Resource June 6, 2019

Yesterday, the Center for American Progress (CAP) released a column highlighting barriers rural America faces when it comes to quality child care. The new analysis presents five key facts on the lack of child care in rural communities and outlines opportunities for improving access.

While families in all regions and communities struggle with accessing high-quality child care, this analysis focuses on families in rural areas.

  1. On average, families in rural areas spend 12% of their income on child care. The federal government has defined affordable child care as not exceeding 7% of a family income.
  2. Rural families use regular child care at rates similar to metropolitan families but are more likely to use home-based child care. Rural and metropolitan families use child care at similar rates, with about 60% of all children and 80% of children with employed mothers receiving care from someone other than a parent each week.
  3. 60% of rural Americans live in a child care desert. Families in rural areas face the greatest challenges in finding licensed child care with 60% of rural communities lacking enough child care. Shortages persist in suburban and urban communities with 45% of suburban communities and 56% of urban communities being considered child care deserts.
  4. Family child care providers play an outsize role in rural child care supply. Family child care providers represent ⅕ of all licensed child care slots in rural communities, compared with 9% of licensed capacity in suburban areas and 14% of licensed capacity in urban areas.
  5. A typical teacher in a rural child care center earns just $23,000 per year.
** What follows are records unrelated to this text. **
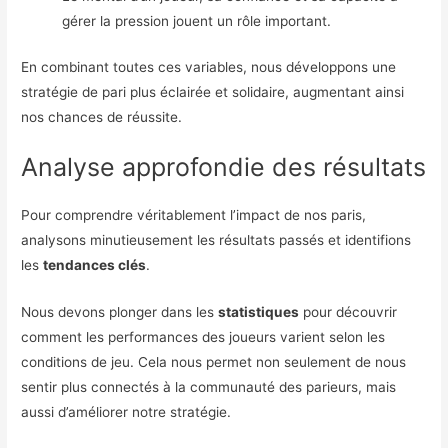
gérer la pression jouent un rôle important.
En combinant toutes ces variables, nous développons une
stratégie de pari plus éclairée et solidaire, augmentant ainsi
nos chances de réussite.
Analyse approfondie des résultats
Pour comprendre véritablement l’impact de nos paris,
analysons minutieusement les résultats passés et identifions
les
tendances clés
.
Nous devons plonger dans les
statistiques
pour découvrir
comment les performances des joueurs varient selon les
conditions de jeu. Cela nous permet non seulement de nous
sentir plus connectés à la communauté des parieurs, mais
aussi d’améliorer notre stratégie.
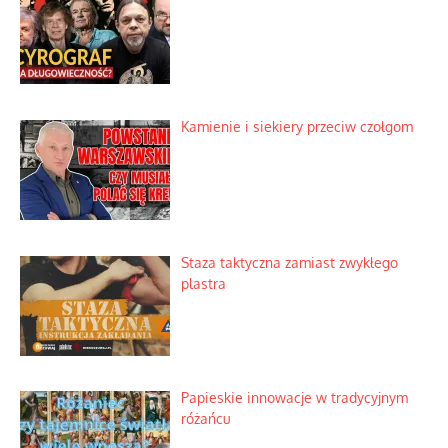
Kamienie i siekiery przeciw czołgom
Staza taktyczna zamiast zwykłego
plastra
Papieskie innowacje w tradycyjnym
różańcu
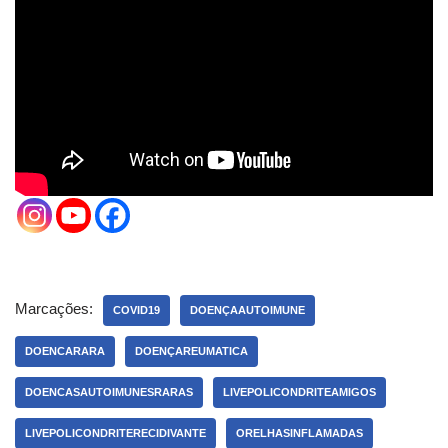
Marcações:
COVID19​
DOENÇAAUTOIMUNE​
DOENCARARA​
DOENÇAREUMATICA​
DOENCASAUTOIMUNESRARAS​
LIVEPOLICONDRITEAMIGOS​
LIVEPOLICONDRITERECIDIVANTE
ORELHASINFLAMADAS​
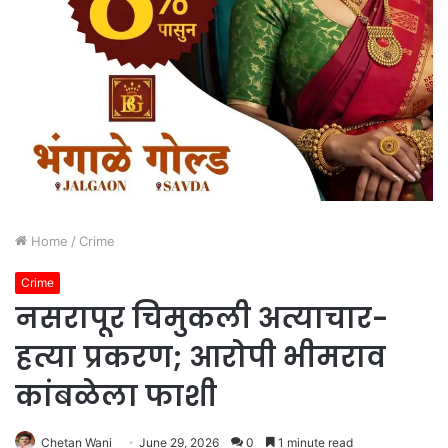
Home
/
Crime
Crime
नसरापूर चिमुकली अत्याचार-
हत्या प्रकरण; आरोपी भीमराव
कांबळेला फाशी
Chetan Wani
June 29, 2026
0
1 minute read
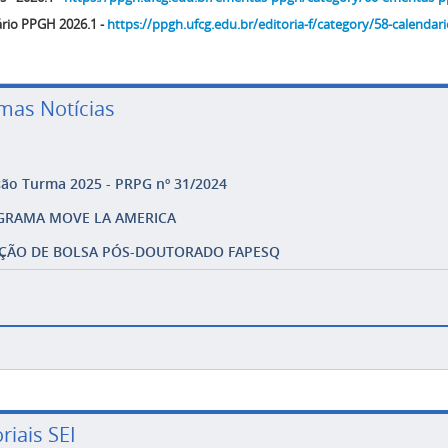
rio PPGH 2026.1 -
https://ppgh.ufcg.edu.br/editoria-f/category/58-calendar
imas Notícias
ção Turma 2025 - PRPG nº 31/2024
GRAMA MOVE LA AMERICA
ÇÃO DE BOLSA PÓS-DOUTORADO FAPESQ
riais SEI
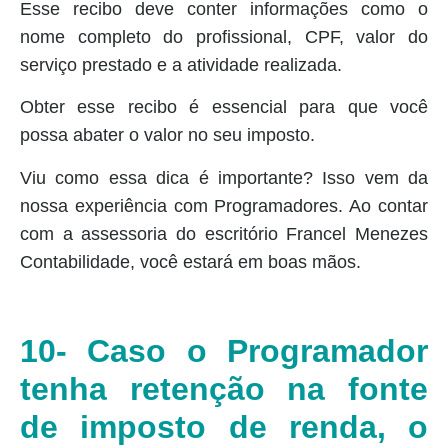
Esse recibo deve conter informações como o
nome completo do profissional, CPF, valor do
serviço prestado e a atividade realizada.
Obter esse recibo é essencial para que você
possa abater o valor no seu imposto.
Viu como essa dica é importante? Isso vem da
nossa experiência com Programadores. Ao contar
com a assessoria do escritório Francel Menezes
Contabilidade, você estará em boas mãos.
10- Caso o Programador
tenha retenção na fonte
de imposto de renda, o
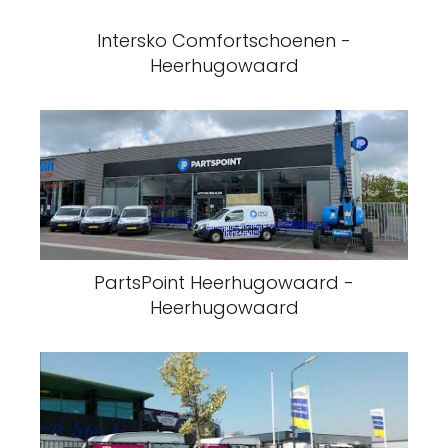
Intersko Comfortschoenen -
Heerhugowaard
PartsPoint Heerhugowaard -
Heerhugowaard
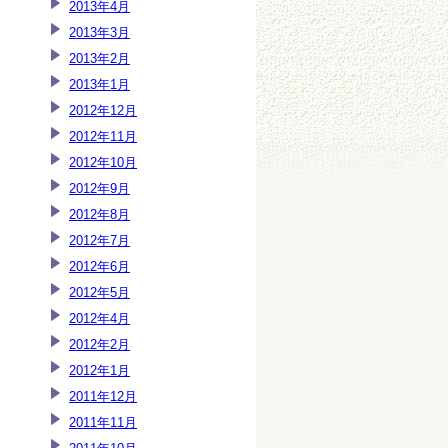
2013年4月
2013年3月
2013年2月
2013年1月
2012年12月
2012年11月
2012年10月
2012年9月
2012年8月
2012年7月
2012年6月
2012年5月
2012年4月
2012年2月
2012年1月
2011年12月
2011年11月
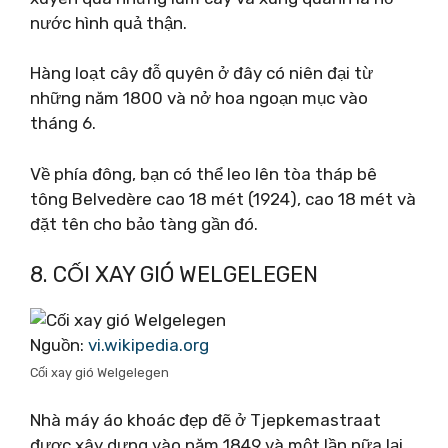
nước hình quả thận.
Hàng loạt cây đỗ quyên ở đây có niên đại từ
những năm 1800 và nở hoa ngoạn mục vào
tháng 6.
Về phía đông, bạn có thể leo lên tòa tháp bê
tông Belvedère cao 18 mét (1924), cao 18 mét và
đặt tên cho bảo tàng gần đó.
8. CỐI XAY GIÓ WELGELEGEN
Nguồn:
vi.wikipedia.org
Cối xay gió Welgelegen
Nhà máy áo khoác đẹp đẽ ở Tjepkemastraat
được xây dựng vào năm 1849 và một lần nữa lại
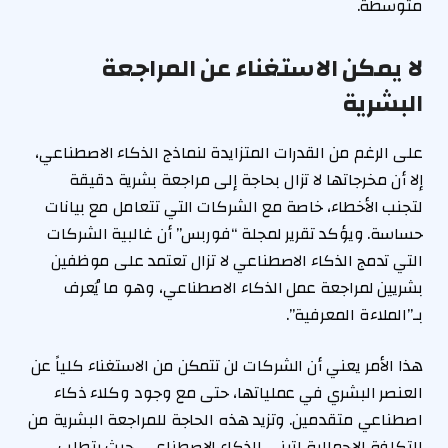
متوسطة.
لا يمكن الاستغناء عن المراجعة
البشرية
على الرغم من القدرات المتزايدة لنماذج الذكاء الاصطناعي،
إلا أن مخرجاتها لا تزال بحاجة إلى مراجعة بشرية دقيقة
لتجنب الأخطاء، خاصة مع الشركات التي تتعامل مع بيانات
حساسة. ويؤكد تقرير لمجلة “فوربس” أن غالبية الشركات
التي تدمج الذكاء الاصطناعي لا تزال تعتمد على موظفين
بشريين لمراجعة عمل الذكاء الاصطناعي، وهو ما يُعرف
بـ”الملاءة المعرفية”.
هذا الأمر يعني أن الشركات لن تتمكن من الاستغناء كلياً عن
العنصر البشري في عملياتها، حتى مع وجود وكلاء ذكاء
اصطناعي متقدمين. وتزيد هذه الحاجة للمراجعة البشرية من
التكلفة الإجمالية لتبني الذكاء الاصطناعي، حيث يتطلب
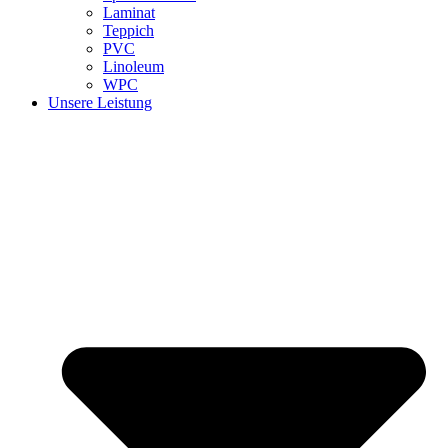
Laminat
Teppich
PVC
Linoleum
WPC
Unsere Leistung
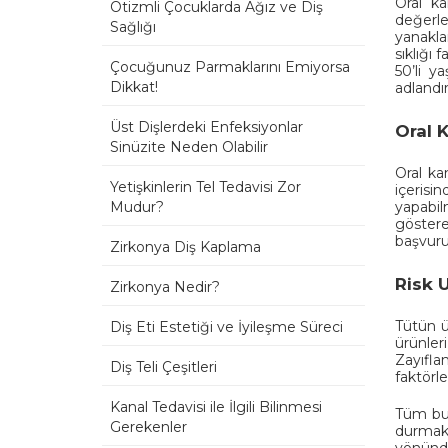
Oral ka
Otizmli Çocuklarda Ağız ve Diş
değerlen
Sağlığı
yanakla
sıklığı 
Çocuğunuz Parmaklarını Emiyorsa
50’li y
Dikkat!
adlandır
Üst Dişlerdeki Enfeksiyonlar
Oral K
Sinüzite Neden Olabilir
Oral ka
Yetişkinlerin Tel Tedavisi Zor
içeris
yapabil
Mudur?
göstere
başvuru
Zirkonya Diş Kaplama
Risk 
Zirkonya Nedir?
Tütün ü
Diş Eti Estetiği ve İyileşme Süreci
ürünler
Zayıfla
Diş Teli Çeşitleri
faktörl
Kanal Tedavisi ile İlgili Bilinmesi
Tüm bu 
Gerekenler
durmak 
yönünde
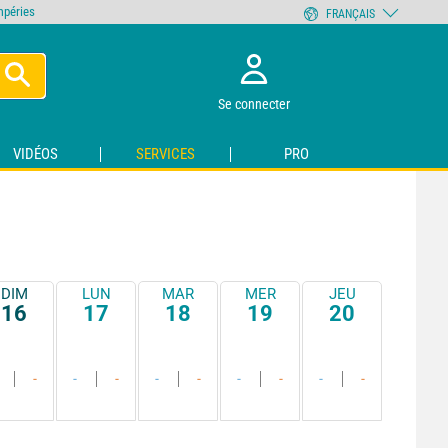
empéries
FRANÇAIS
Se connecter
VIDÉOS
SERVICES
PRO
DIM
LUN
MAR
MER
JEU
16
17
18
19
20
-
-
-
-
-
-
-
-
-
Early educators play a critical role in the lives of young children, laying the foundation for critical skills and brain development. Low-wages limit teacher’s ability to work and remain in the profession.

The analysis confirms what many families already know, child care is too often not in supply across the country – and the cost of quality care is out of reach for may working families. All children and families deserve high-quality, affordable care options that are accessible and reliable. By building upon the existing investment in high-quality early childhood education, we can work towards addressing child care deserts so that children and families benefit from a myriad of affordable, high-quality, child care options.